Some Thoughts on Cooperatives

In our book club meeting last week, we got off for awhile on a tangent about cooperation and competition and human nature. This was in part because we were discussing a book on Elinor Ostrom’s work on the commons, which is a form of cooperation.

Now I’m a big fan of the cooperative approach from way back – I organized food co-ops, lived in housing co-ops, and am currently a member of at least three credit unions. And I also think competition tends to be overrated, especially since it so often leads to cheating and overemphasis on the winner of some contest.

On the other hand, competition is a good way to block monopolies and to give us the diversity of enterprises we need.

But here’s the thing about cooperation that really hit me: we don’t just use it to do good.

As my Aikido friend Ross Robertson once observed when we were discussing the subject, one of the first things human beings cooperated to do was war.

Now it’s likely that they cooperated to raise kids and feed each other first, but war does go back quite a way in human history. It’s not new.

And while an army usually has forced cooperation, it can still be seen as a cooperative enterprise, with the competition side coming out in fighting with others.

I mean, mobs can also be a form of cooperation. Social groups cooperate to keep others out.

We are social beings, and standing up against the group is difficult, even when we’re right. So while I’d like to think that true cooperation isn’t done for evil purposes, the truth is that people cooperate for both good and bad reasons.

Which, to get back to Ostrom and the commons and various kinds of co-ops, is one reason why it’s important to create solid and workable structures for such enterprises.

It will probably not surprise you to hear that I have opinions on this subject. I learned early on in my co-op work how important it was to make bylaws that both complied with the law (because the law governed how they were interpreted) and represented how the co-op itself made decisions.

A lot of co-ops failed because they didn’t have bylaws that worked when things started to fall apart.

These days I’m active in the East Bay Permanent Real Estate Cooperative, which has complex bylaws that give rights to resident members, staff members, community owners, and investor owners. It’s complicated, but it also provides a solid base to work toward the goal of taking property off the speculative market and running it for the benefit of residents, users, and the community as a whole without over-burdening the staff.
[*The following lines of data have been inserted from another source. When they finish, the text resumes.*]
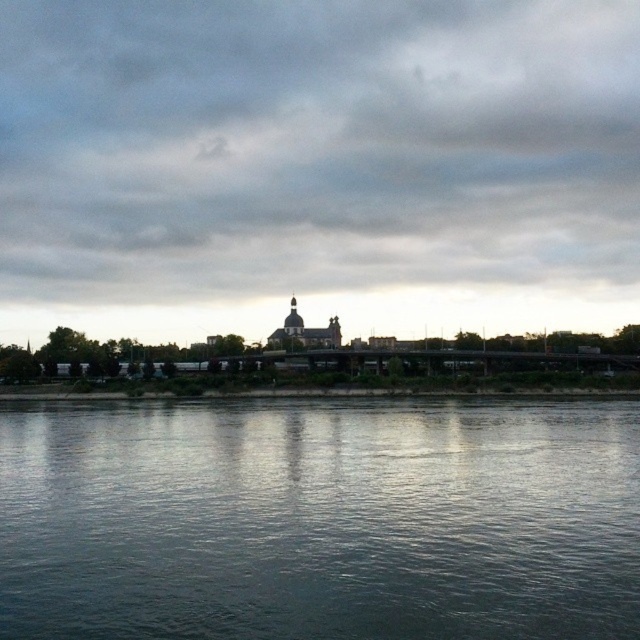 What do you see at coordinates (314, 147) in the screenshot? I see `cloudy sky at upper center` at bounding box center [314, 147].

Which is in front, point (48, 273) or point (227, 630)?

Point (227, 630)

Locate an element on the screen. cloudy sky at upper center is located at coordinates (314, 147).

Find the location of `cloudy sky at upper center`. cloudy sky at upper center is located at coordinates (314, 147). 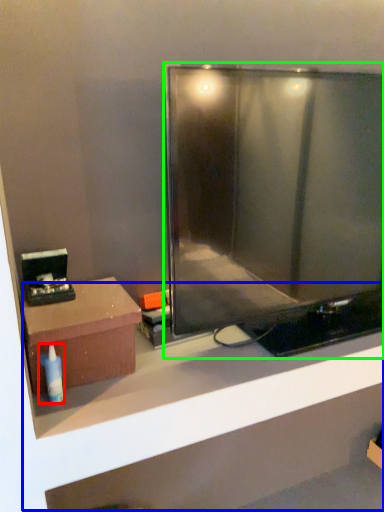 Question: Considering the real-world distances, which object is farthest from toiletry (highlighted by a red box)? shelf (highlighted by a blue box) or television (highlighted by a green box)?

Choices:
 (A) shelf
 (B) television

Answer: (A)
That’s an example of a good structure that echoes the principles of cooperation but also moves the whole system forward.

I mean, REI is a co-op – I’ve been a member for forty years – but it has engaged in a serious union-busting campaign, which is to say it’s been exploiting its workers even as it supposedly benefits its consumer members. At least the union for the Berkeley store is now recognized, so I can go back to shopping there. But REI should have embraced unions and/or found other ways to make sure employees had power in the co-op a long time ago.

While consumer co-ops are a long-time model (and so, for that matter, are worker co-ops), one recent development is the hybrid model that includes consumers and workers. No one model fits every situation.

What’s true for cooperatives is also true for democracies: there are lots of ways to do them and some democratic societies are not as inclusive and good as they could and should be.

Figuring out ways for groups of humans to work together that is both fair and inclusive is an important part of making the world a better place to live. The bylaws for East Bay Permanent Real Estate Cooperative were developed by lawyers with the Sustainable Economies Law Center who also have a solid structure and run a program by which people can become lawyers through working with them rather than going to law school.

Of course, cooperatives aren’t and democracies shouldn’t be get-rich-quick schemes. They’re set up to serve, not to exploit. That they can be abused does not mean we shouldn’t work to build as many good ones as possible.

I’d like to see a lot more commons, co-ops, and democracies, in all their glorious variations.